Right now, many parents are busy beyond what we could have imagined before school closures. Or maybe we have too much downtime. Whatever our situation, one thing that we all share is concern and anxiety about the well-being of loved ones and about the uncertainty of the future. In the midst of this enormous shift, it is easy to lose sight of what we have to be grateful for.
Gratitude is about more than saying “thank you.” Gratitude significantly boosts our sense of wellbeing – studies prove that it doesn’t just make us feel better, it actually lowers overall stress, and boosts our sense of self-worth. In families, making a group practice of gratitude spreads those positive impacts to our whole family.
Family meetings are a great way to practice appreciation and gratitude. Learn more about Family Meetings.
Gratitude is Not a Forced Thank You, Sarina Behar Natkin
Want to Raise Happy Kids? Teach Gratitude, Sproutable
How Gratitude Can Help You Through Hard Times, Greater Good Science Center at UC Berkeley
How to Talk with Kids about Gratitude, video from Greater Good Science Center at UC Berkeley
Practicing Gratitude (and 10 things I’m grateful for), video from Rocket Kids
Brene Brown on joy and gratitude, video from UMNCSH
The Gift of An Ordinary Day, book by Katrina Kenison
The Thankful Book, book by Todd Parr
We hope will encourage you to embrace a family gratitude practice. A good place to start with our kids is to think about how to show appreciation to a teacher!
Send a Video Message
Make a video of your child expressing what they love and miss about their teacher or classroom to upload and send to their teacher. Use these prompts if you’re having trouble getting started:
- Thank you, (Teacher’s Name), for ____________________________________________ .
- (Teacher’s Name) made a big difference in my life by _______________________________________ .

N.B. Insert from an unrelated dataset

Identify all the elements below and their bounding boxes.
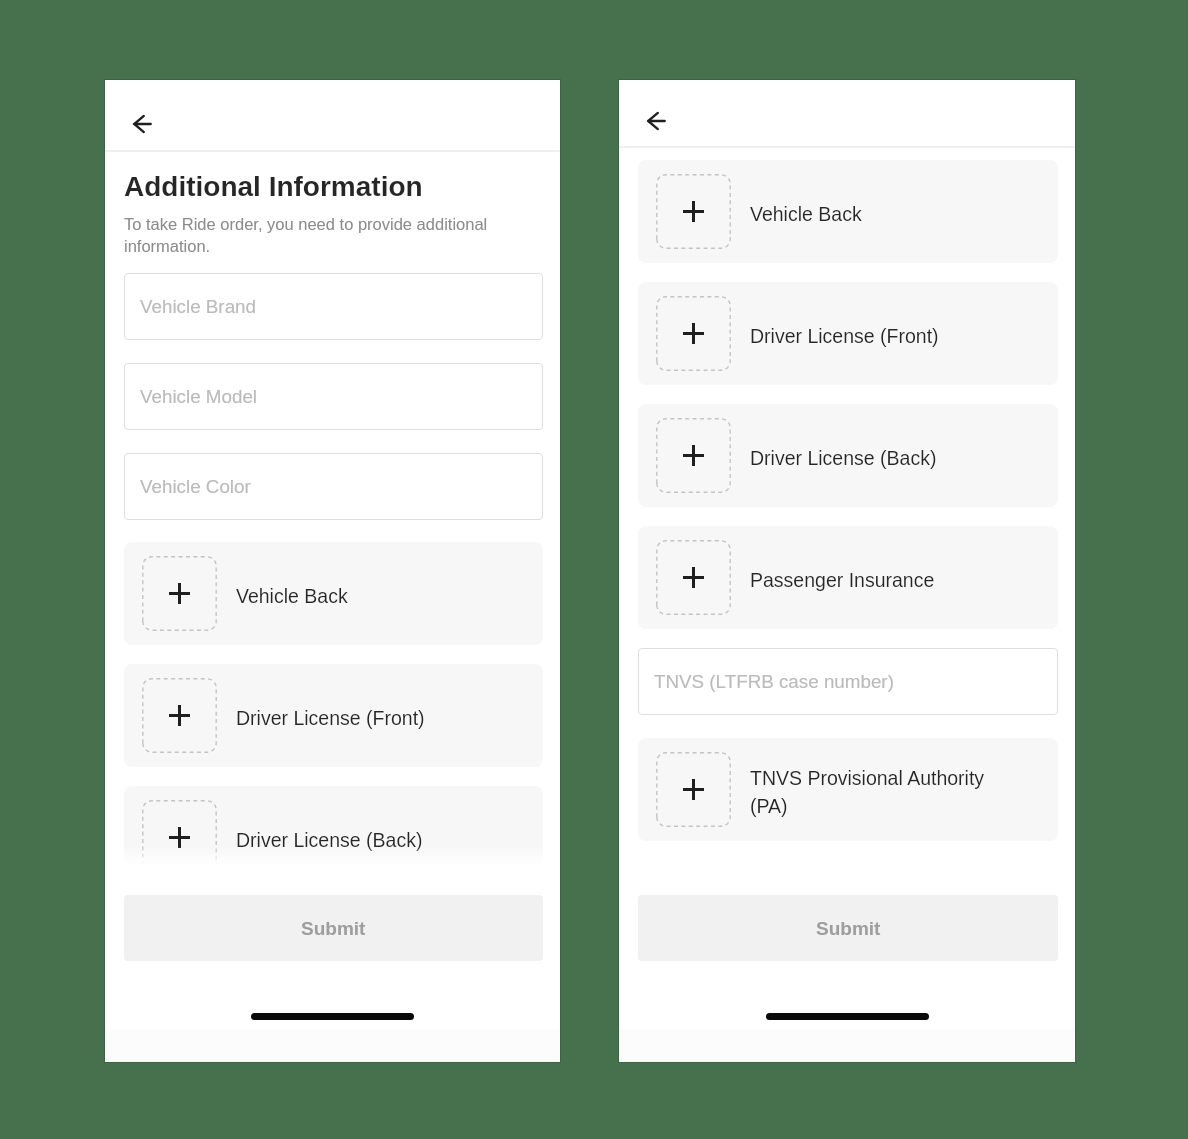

- Thanks to (Teacher’s Name), I’m now able to __________________________________________ .
Send a Letter or Drawing
Send a handmade letter or a drawing created by your child. Words of gratitude about what they miss or love about their teacher or classroom are powerful. A note of appreciation from you — about the ways your child learned or grew in their classroom are powerful. If you know your teacher’s address, send it by snail mail! If you don’t know, take a photo of the note or the drawing and send it as an email attachment or a text.
Start a Gratitude Journal
You can have one for the family or one for each member of your family. Each day think of 3 things you are grateful for. Write or draw those ideas in the journal. Find a regular time each week to talk about what’s in the journal and what we’re grateful for.
Make a Gratitude Tree
Grab a few fallen twigs and arrange them in a jar. Use sand or rocks to help stabilize them. Have your children cut out some leaf-shaped pieces of paper, punch a hole in one end, and attach a small loop of string. Keep the leaves in a jar beside the tree along with a pen or crayon. Have your children write something they are grateful for on a leaf and hang it on a twig branch. You can write on multiple leaves at once, or slowly build your tree, adding one gratitude leaf each day. It is beautiful to watch the tree “bloom” as your thoughts of gratitude grow!